Caramoor is a performing arts center located on a unique 90-acre estate with Italianate architecture and gardens in Westchester County, NY. It enriches the lives of its audiences through innovative and diverse musical performances of the highest quality. Its mission also includes mentoring young professional musicians and providing educational programs for young children centered around music. Audiences are invited to come early to explore the beautiful grounds; tour the historic Rosen House, a stunning mansion listed on the National Register of Historic Places; and discover beautiful music in the optimal chamber music settings of the extraordinary Music Room. Summer concerts take place in two outdoor theaters: the acoustically superb Venetian Theater, which seats approximately 1,500, and the more intimate, romantic Spanish Courtyard, which seats around 470. In spring and fall, concerts are presented in the splendid Music Room in the Rosen House. Caramoor’s gardens, also used for concerts and the sound exhibition Sonic Innovations, are well worth the visit and include nine unique perennial gardens. Among them are a Sense Circle for the visually impaired, the Sunken Garden, a Butterfly Garden, the Tapestry Hedge, and the Iris and Peony Garden.

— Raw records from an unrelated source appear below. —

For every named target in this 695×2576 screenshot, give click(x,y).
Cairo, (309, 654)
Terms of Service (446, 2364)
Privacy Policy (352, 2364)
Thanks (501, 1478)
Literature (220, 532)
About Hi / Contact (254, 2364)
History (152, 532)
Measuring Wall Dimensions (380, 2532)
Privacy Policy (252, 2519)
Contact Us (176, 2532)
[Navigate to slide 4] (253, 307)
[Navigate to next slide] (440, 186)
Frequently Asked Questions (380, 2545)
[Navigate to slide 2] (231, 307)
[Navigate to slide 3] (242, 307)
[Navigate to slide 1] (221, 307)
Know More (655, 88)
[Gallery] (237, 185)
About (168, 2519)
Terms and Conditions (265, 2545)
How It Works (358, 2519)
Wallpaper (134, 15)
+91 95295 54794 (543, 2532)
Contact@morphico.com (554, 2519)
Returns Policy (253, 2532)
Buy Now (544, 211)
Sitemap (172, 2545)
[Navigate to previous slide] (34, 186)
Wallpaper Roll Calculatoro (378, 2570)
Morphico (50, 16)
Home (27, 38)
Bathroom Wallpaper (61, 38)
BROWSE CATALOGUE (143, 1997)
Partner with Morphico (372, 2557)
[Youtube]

Getting to Caramoor is simple by car, train or public transportation. All parking is free and close to the performance areas. Handicapped parking is also free and readily available.
By car from New York City, take the Henry Hudson Parkway north to the Saw Mill River Parkway north to I-684 north to Exit 6. Go east on Route 35 to the traffic light (0.3 miles). Turn right onto Route 22 south, and travel 1.9 miles to the junction of Girdle Ridge Road where there is a green Caramoor sign. At the junction, veer left and make a quick right onto Girdle Ridge Road. Continue on Girdle Ridge Road 0.5 miles to the Caramoor gates on the right. Approximate drive time is one hour.
By train from Grand Central Station, take the Harlem Division Line of the Metro-North Railroad heading to Southeast, and exit at Katonah. Caramoor is a 3.5-mile drive from the Katonah station, where taxi service is always available. For current information, check the Metro-North schedule.